My client has been renting an apartment at west San Jose (zip code is 95129) area more than ten years. The leasing rate of a two beds room apartment has been raising dramatically since the crashing of economic bubble in 2008. He pays around 4,500 for his small town house now rather than 2,200 per month ten years ago. My client is pushing me lately to do a search for buying a house at Silicon Valley if the environment is good and the price is within his budget. I am very excited and want to use this opportunity to practice what I've learned so far from this course. My client's key question is : How can I help him to find a convenient and enjoyable place similar to his current resident area? I am planning to use the **FourSquare API** that we learned at this course and some real estate API (such as **ZillowAPI**) and **Silicon Valley Real Estate websites** in the market. The idea is to use this chance to apply the knowledge and tools I have learned so far.
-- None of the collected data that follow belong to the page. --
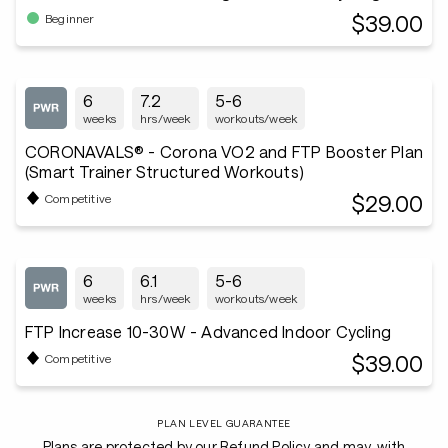
$39.00
Beginner
6
7.2
5-6
weeks
hrs/week
workouts/week
CORONAVALS® - Corona VO2 and FTP Booster Plan
(Smart Trainer Structured Workouts)
$29.00
Competitive
6
6.1
5-6
weeks
hrs/week
workouts/week
FTP Increase 10-30W - Advanced Indoor Cycling
$39.00
Competitive
PLAN LEVEL GUARANTEE
Plans are protected by our Refund Policy and may, with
Here belows are the requirements from my client:

- The amenities in the selected neighborhood shall be similar to his current residence apartment
- The price is around 1.5M 
- House must be at least 3 bedrooms, 2 bathrooms, 1 car garage, around 1800 to 2100 square footage of size
- Near the park (within 0.5 mile)
- Near the library (within 1 mile)
- Near the school (within 0.5 mile)
- The schools in the area should have high rating (Ranking greater and equal than 8)
- Not close to the railroad (at least 3 mile away)
- The location is near the supermarket (within 0.5 mile radius)
- The location is near the shopping mall (within 3 mile radius)
- The location is close (within 1 mile) to venues such as restaurants (Asian and Mexican foods ...etc), parks and coffee shops
- The neighborhood/community should be safe and have low crime rate

Base on the requirements listed above, I finalize the business problem as:

**How to buy a dream house in Silicon Valley which complies with the requirements of price, features, safety, location and venues?**



### The audience who would be interested in this project:
This case is also applicable for anyone interested in exploring the ways of searching and analysis the location and real estate data for finding a suitable house to buy in Silicon Valley

## 2. Data Section

#### The following data is required to answer the questions of the business problem:
- List of **public schools** in Santa Clara county with their location data [https://data.sccgov.org/Education/SchoolsPublic/q83h-ht3q]
- List of **parks** in Santa Clara county with their location data [https://data.sccgov.org/Environment/ParkPoints/3t3k-gian]
- List of **railroad station** in Santa Clara county with their location data [https://data.sccgov.org/Transportation/RailroadStations/9wv8-3ekq]
- List of **public library** in Santa Clara county with their location data [https://data.sccgov.org/Government/Libraries/xxrb-pj5j]
- List of **crime report** in Santa Clara county with their location data [https://data.sccgov.org/Public-Safety/Crime-Reports/n9u6-aijz/data]
- California Santa Clara county **school rating** data [https://school-ratings.com/counties/Santa_Clara.html]
- **House price trend** data of the cities in Silicon Valley [https://julianalee.com/trends.htm]
- List of **Recent Sold House** dataset based on zip code [https://julianalee.com/zip-code/95124/95124-home-sales.htm]
- Data from **Zillow API** for comparable house sales analysis [https://github.com/asclepiusaka/zillowAPI]
- Most current list of **houses for sale** in each neighborhoods from real estate website with their addresses, price and selling information [https://julianalee.com/real-estate/property-organizer-view-saved-search/10279348/]
- Data from **Foursquare API** [https://developer.foursquare.com/docs]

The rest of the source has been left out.